Oh S'pore, how I miss thee

SINGAPORE - Three weeks have been long enough. I miss Singapore.

Travelling along the American East Coast for the best part of a month has been a wonderful experience, but it's the quirks, the little things, that make me miss the sunny island in the sea.

Here are just some of the reasons why...

1) Everyone in the US is a potential threat

Being in the US is like being cast in The X-Files. Trust no one - everyone is a potential threat. The person next to you could be an alien. The X-Files was pretty paranoid, too.

My daughter had to throw away her milk before she was allowed to take a domestic flight from Washington to Florida. She's five. The only threat she posed to other passengers was burping too much.

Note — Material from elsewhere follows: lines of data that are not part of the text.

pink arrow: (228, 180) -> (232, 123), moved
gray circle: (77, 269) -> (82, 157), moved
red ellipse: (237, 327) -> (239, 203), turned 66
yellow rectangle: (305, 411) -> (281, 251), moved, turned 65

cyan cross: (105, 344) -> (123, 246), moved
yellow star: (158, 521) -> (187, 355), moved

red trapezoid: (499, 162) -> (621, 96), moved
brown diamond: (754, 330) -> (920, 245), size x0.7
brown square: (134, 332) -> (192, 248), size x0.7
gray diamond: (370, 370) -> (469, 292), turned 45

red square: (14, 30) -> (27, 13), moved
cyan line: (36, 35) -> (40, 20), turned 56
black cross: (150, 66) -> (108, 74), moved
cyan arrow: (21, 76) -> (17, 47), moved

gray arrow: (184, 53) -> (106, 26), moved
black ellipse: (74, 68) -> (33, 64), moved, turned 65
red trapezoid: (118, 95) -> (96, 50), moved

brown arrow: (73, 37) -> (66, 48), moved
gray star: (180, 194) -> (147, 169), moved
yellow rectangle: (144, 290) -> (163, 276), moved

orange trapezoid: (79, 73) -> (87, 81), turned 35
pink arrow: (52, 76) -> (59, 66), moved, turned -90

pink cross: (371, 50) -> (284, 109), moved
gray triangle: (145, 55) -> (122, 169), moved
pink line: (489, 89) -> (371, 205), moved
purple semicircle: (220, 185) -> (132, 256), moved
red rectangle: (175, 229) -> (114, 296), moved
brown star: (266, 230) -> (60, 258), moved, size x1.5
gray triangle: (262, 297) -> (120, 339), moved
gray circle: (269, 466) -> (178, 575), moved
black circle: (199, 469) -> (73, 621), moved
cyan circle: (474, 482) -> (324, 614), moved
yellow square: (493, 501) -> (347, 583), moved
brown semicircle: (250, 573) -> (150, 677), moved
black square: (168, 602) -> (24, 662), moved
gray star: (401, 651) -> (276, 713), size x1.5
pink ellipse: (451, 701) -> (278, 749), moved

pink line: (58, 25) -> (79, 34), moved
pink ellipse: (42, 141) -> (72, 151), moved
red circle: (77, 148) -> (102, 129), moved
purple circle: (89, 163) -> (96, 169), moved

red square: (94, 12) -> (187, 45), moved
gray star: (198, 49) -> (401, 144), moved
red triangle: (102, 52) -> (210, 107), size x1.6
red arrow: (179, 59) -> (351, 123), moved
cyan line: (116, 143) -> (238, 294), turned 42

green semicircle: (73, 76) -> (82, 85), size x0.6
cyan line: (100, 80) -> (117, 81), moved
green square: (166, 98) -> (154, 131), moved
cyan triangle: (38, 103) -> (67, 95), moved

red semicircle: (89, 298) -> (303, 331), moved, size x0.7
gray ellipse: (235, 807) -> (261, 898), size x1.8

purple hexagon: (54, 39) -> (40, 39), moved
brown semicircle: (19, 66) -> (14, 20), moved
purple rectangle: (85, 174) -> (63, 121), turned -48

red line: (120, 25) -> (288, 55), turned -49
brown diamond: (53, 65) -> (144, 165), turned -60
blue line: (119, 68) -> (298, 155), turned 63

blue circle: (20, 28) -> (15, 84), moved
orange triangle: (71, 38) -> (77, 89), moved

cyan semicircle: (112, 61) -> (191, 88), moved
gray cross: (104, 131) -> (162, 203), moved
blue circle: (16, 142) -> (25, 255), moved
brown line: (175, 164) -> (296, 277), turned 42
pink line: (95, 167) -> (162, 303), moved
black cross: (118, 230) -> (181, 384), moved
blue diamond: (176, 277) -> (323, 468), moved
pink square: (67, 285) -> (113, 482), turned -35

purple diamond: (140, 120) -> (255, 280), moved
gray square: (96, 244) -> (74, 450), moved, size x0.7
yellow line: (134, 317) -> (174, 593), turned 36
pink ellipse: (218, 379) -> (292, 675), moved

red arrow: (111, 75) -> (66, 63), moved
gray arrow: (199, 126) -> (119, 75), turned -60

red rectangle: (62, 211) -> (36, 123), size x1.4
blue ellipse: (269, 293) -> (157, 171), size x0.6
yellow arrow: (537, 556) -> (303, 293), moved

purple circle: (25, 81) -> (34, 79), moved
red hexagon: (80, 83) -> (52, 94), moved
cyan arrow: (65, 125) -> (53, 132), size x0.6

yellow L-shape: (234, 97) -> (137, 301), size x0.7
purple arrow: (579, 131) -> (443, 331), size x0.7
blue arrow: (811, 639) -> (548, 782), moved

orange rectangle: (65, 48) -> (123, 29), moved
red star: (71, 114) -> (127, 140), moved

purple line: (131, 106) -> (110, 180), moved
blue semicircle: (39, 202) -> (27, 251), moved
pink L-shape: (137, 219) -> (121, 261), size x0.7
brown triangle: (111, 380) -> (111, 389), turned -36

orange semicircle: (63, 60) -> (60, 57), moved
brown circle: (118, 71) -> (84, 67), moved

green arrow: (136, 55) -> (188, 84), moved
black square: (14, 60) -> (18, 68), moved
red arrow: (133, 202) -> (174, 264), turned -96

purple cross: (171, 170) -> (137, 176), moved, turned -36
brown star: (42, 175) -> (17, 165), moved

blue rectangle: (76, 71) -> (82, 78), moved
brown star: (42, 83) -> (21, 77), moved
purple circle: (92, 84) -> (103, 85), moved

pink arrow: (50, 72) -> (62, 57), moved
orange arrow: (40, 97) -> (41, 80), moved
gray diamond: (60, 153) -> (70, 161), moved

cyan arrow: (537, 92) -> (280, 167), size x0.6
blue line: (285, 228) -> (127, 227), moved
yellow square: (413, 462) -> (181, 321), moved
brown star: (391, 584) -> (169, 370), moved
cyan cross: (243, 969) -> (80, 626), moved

At airport - and even train - checkpoints, I've had to lift my shirt like it's a tutu and perform a little pirouette. This is to check that I'm not carrying a gun.

If I could cause carnage with milk, imagine what I could do with a semi-automatic weapon.

Bags are also checked at theme parks. At Disney World, a security guard insisted I had a concealed weapon. It was a toy lightsaber.

I'm not a national security threat. I'm just sad.

2) Singaporeans pack only chicken rice

In the US, everyone seems to be packing a gun. I can go into a supermarket in the US and buy a gun.

What right-minded individual has a shopping list that reads: eggs, milk, bread, toilet roll, semiautomatic pistol and 100 rounds of ammunition?

Mind you, if I had a shopping list like that, I'd certainly need the toilet roll.

Consider the complications involved in trying to substitute those items. If a store is out of white bread, you go with brown bread. But if a store is out of bullets, what do you do? Buy a tin of paint and go paint-balling?

Still my wife and I are always looking out for people we think might be "packing". I think my wife is spending far too much time looking for bulges on American men.

3) The food here is brown

Eating out in US malls, suburbs and theme parks is no complicated affair. There is always a choice of brown food.

If it's a fancy restaurant, there is dark and light brown food.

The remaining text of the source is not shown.